It’s the rainy season in Nigeria, and with bad infrastructure and climate change, the rains seems to only be getting worse – with serious flooding across the major cities and countryside.
When it rains, the roads flood, shops close, the power switches off, the DSTV signal is disrupted, and even your mobile network signal is not good to browse the internet.
So, BattaBox Presenter Warri Pikin wanted to find out – what do Nigerians do to amuse themselves when it rains in Nigeria?
“I swear, Monkey Ynash – na Woman – comes to my mind,” says on Lagos trader in the market.
“Nothing will come into my mind, I’ll just go to bed and sleep,” says one young girl indignantly.
“Na normal thing that comes to human mind when it rains in Nigeria,” says a Nigerian market women. “That’s sex!”
“Rains in Nigeria means weather for two” says another lady with a big smile. “My boyfriend must be around when it rains.”
So, we are now wondering – how many of Nigeria’s new born babies are conceived in the rainy season? But not everyone thinks of sex when it rains in Nigeria.
“I will just go to my room and smoke,” says one young man.
“I will drink coffee and use a blanket to cover myself when in rains in Nigeria,” says another guy.

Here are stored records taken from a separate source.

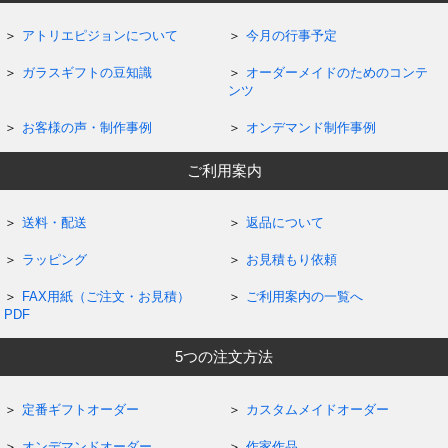
アトリエピジョンについて
今月の行事予定
ガラスギフトの豆知識
オーダーメイドのためのコンテ
ンツ
お客様の声・制作事例
オンデマンド制作事例
ご利用案内
送料・配送
返品について
ラッピング
お見積もり依頼
FAX用紙（ご注文・お見積）
ご利用案内の一覧へ
PDF
5つの注文方法
定番ギフトオーダー
カスタムメイドオーダー
オンデマンドオーダー
作家作品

“I will boil water for a bath,” says a young woman.
Rainy season in Nigeria lasts about three months from June to September, but in recent years the climate has become more erratic.
NASA have predicted that the models and effects of climate change have been underestimated, especially in the tropics and places like Nigeria.

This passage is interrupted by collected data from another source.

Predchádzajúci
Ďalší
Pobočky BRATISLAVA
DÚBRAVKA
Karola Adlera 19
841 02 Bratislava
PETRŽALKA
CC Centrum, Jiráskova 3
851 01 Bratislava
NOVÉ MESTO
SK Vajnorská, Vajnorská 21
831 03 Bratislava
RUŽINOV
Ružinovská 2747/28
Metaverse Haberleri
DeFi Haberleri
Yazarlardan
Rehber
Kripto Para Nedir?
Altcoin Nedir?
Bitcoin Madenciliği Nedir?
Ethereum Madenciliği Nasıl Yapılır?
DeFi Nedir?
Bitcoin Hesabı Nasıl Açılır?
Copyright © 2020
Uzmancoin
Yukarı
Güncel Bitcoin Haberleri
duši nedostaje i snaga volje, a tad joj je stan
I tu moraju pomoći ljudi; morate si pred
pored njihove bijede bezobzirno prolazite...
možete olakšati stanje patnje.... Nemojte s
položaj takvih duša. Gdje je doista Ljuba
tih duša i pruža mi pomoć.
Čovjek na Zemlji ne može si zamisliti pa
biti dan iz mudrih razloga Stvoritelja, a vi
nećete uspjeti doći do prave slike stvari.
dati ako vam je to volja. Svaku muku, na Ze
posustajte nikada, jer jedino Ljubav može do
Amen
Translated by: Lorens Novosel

This year, at least 100,000 people have been forced to flee their homes across Nigeria because of heavy flooding, especially in places like Benue state. President Buhari said he “will make available all assistance” to the victims, but President Buhari and the Nigerian government have faced criticism over their slow reaction to the devastation of heavy rains and floods across the country.
Photographs shared on social media show homes and farms completely submerged by water, as their owners walk by foot carrying their belongings.
And in 2012, Nigeria suffered some of its worst floods for many years across 30 of its 36 states from heavy rains, poor infrastructure, drainage, and the opening of dams in Cameroon. Hundreds of people died and millions were forced out of their homes.
Often the most shared photos on social media are from the Mega-City Lagos (with the fastest internet!) is one of the biggest cities on earth, but at least half of the city’s population of 15million people live only two meters above sea level, and are thought to be at serious risk as water levels rise.
What do you do when the rains in Nigeria – the rainy season! – are too heavy to go outside?